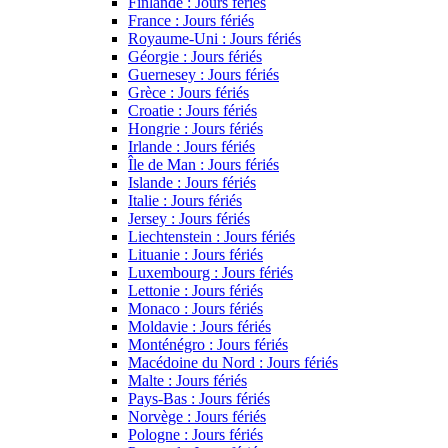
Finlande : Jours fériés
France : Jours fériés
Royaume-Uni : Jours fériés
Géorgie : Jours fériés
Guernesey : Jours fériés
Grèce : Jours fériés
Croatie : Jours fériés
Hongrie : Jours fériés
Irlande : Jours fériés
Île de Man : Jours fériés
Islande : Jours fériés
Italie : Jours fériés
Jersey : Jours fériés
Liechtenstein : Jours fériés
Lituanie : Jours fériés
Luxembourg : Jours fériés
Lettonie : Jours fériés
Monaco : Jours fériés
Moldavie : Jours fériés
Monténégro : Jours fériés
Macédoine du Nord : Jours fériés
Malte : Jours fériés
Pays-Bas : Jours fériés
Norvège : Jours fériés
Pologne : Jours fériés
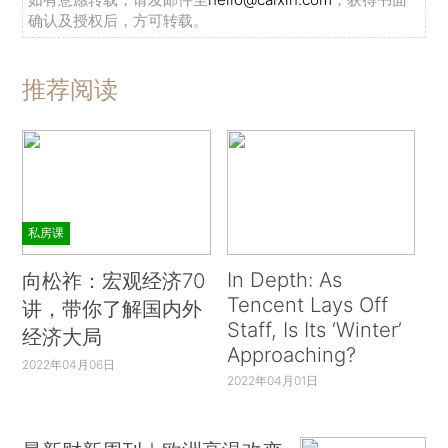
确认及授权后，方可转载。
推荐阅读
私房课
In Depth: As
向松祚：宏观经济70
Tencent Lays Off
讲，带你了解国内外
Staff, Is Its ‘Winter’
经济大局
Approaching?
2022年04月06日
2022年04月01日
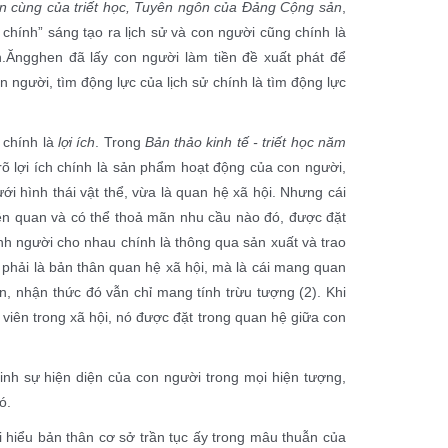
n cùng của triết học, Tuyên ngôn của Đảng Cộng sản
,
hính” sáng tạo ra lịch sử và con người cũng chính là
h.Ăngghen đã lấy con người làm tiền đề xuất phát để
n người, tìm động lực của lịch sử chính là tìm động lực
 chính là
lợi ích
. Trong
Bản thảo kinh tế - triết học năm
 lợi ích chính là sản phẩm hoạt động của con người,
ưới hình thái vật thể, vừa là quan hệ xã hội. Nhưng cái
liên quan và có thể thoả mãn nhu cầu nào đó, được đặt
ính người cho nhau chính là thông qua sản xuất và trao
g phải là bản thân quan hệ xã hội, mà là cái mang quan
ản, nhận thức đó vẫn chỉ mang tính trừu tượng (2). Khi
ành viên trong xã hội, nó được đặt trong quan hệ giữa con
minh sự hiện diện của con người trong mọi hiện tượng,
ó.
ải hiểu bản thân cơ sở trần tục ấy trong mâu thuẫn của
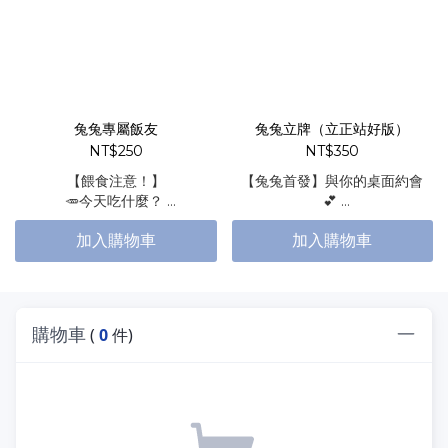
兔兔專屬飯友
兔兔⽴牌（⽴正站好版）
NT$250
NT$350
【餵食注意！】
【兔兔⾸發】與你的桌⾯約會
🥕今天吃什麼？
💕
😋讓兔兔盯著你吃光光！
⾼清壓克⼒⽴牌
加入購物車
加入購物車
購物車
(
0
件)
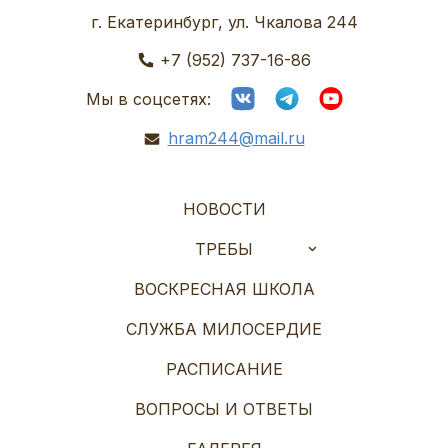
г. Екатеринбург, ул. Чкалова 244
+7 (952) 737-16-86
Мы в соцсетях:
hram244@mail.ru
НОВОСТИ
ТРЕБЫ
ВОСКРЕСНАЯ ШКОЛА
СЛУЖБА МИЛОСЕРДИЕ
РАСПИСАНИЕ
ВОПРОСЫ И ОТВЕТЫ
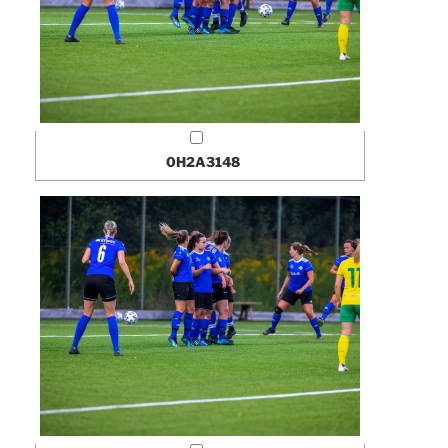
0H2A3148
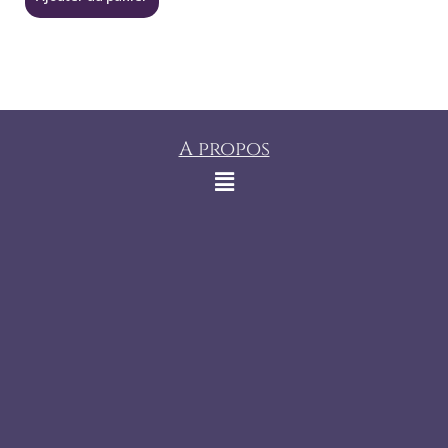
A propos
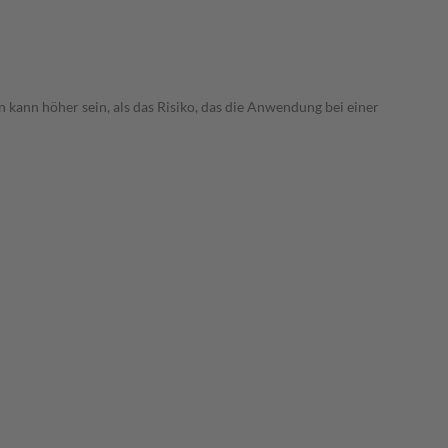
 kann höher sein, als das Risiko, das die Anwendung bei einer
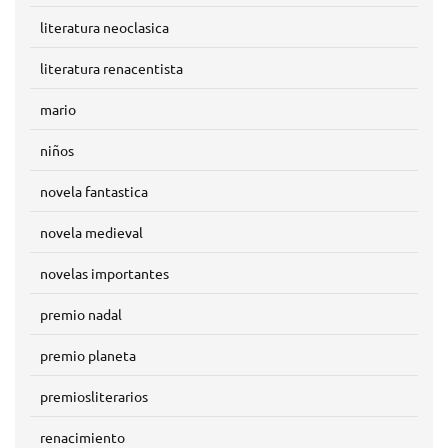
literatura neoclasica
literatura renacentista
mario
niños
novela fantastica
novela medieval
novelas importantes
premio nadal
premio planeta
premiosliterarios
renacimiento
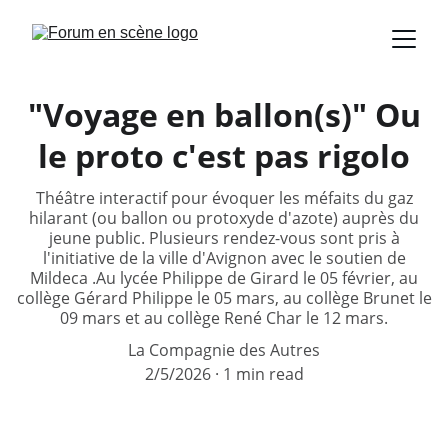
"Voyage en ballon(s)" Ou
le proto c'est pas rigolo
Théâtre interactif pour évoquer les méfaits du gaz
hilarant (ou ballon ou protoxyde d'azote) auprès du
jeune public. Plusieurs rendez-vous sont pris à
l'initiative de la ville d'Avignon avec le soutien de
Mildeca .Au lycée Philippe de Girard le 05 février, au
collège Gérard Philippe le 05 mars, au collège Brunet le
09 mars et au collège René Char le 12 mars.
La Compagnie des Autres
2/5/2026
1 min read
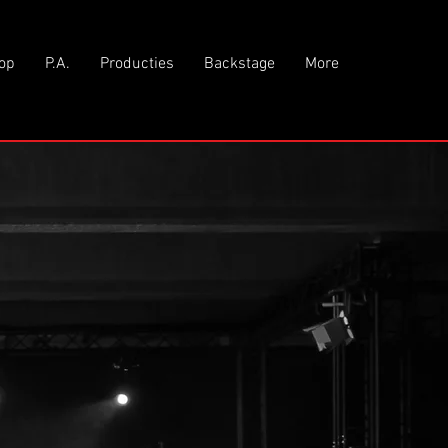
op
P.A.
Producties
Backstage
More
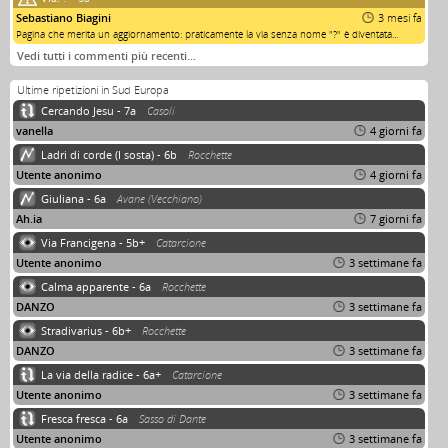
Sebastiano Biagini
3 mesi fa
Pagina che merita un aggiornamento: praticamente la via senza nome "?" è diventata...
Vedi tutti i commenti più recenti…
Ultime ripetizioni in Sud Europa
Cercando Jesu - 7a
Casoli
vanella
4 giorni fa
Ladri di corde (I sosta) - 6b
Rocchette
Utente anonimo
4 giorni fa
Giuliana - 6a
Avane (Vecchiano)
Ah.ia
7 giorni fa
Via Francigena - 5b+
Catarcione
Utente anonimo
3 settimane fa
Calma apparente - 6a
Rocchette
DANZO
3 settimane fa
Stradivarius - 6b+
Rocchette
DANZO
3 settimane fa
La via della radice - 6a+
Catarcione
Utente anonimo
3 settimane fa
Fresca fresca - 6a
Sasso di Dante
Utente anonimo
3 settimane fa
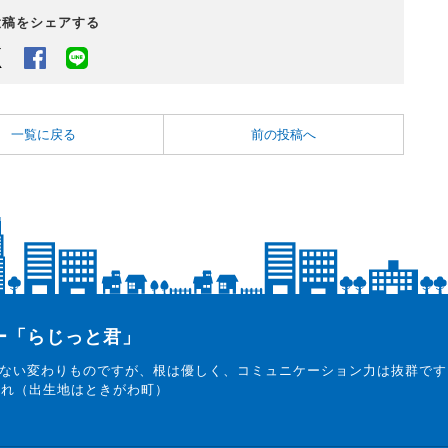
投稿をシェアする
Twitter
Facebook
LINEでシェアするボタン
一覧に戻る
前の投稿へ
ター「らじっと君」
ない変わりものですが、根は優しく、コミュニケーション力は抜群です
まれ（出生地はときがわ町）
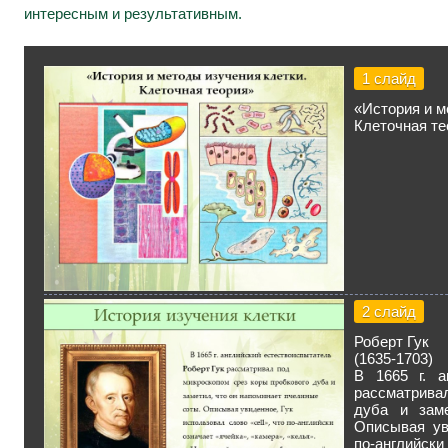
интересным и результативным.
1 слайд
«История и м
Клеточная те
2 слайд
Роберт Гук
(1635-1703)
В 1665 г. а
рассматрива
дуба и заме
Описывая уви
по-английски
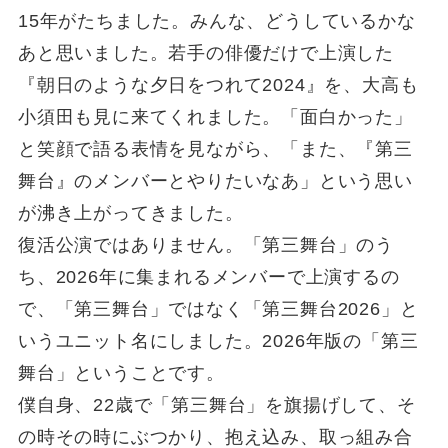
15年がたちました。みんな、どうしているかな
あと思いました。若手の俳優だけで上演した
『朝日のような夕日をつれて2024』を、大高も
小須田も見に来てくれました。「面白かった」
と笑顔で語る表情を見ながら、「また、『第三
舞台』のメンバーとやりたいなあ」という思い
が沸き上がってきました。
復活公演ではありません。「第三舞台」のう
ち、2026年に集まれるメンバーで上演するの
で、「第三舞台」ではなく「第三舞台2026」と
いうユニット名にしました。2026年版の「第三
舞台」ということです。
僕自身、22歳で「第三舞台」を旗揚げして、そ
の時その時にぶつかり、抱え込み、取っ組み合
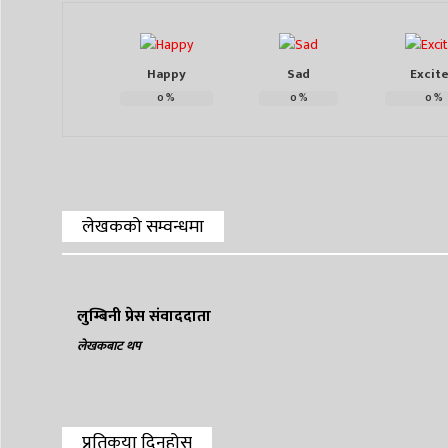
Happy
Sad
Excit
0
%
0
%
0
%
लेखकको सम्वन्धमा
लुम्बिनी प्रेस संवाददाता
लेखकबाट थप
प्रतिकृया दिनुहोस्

----

▶ [Description of the task]: Give back exactly the lines from the line with "LINEでシェアするボタン" through the end of the material above, and omit every picture.

▶ [Written response]:
LINEでシェアするボタン
一覧に戻る
前の投稿へ
ター「らじっと君」
ない変わりものですが、根は優しく、コミュニケーション力は抜群です
まれ（出生地はときがわ町）
интересным и результативным.
1 слайд
«История и м
Клеточная те
2 слайд
Роберт Гук
(1635-1703)
В 1665 г. а
рассматрива
дуба и заме
Описывая уви
по-английски
15年がたちました。みんな、どうしているかな
あと思いました。若手の俳優だけで上演した
『朝日のような夕日をつれて2024』を、大高も
小須田も見に来てくれました。「面白かった」
と笑顔で語る表情を見ながら、「また、『第三
舞台』のメンバーとやりたいなあ」という思い
が沸き上がってきました。
復活公演ではありません。「第三舞台」のう
ち、2026年に集まれるメンバーで上演するの
で、「第三舞台」ではなく「第三舞台2026」と
いうユニット名にしました。2026年版の「第三
舞台」ということです。
僕自身、22歳で「第三舞台」を旗揚げして、そ
の時その時にぶつかり、抱え込み、取っ組み合
Happy
Sad
Excit
0
%
0
%
0
%
लेखकको सम्वन्धमा
लुम्बिनी प्रेस संवाददाता
लेखकबाट थप
प्रतिकृया दिनुहोस्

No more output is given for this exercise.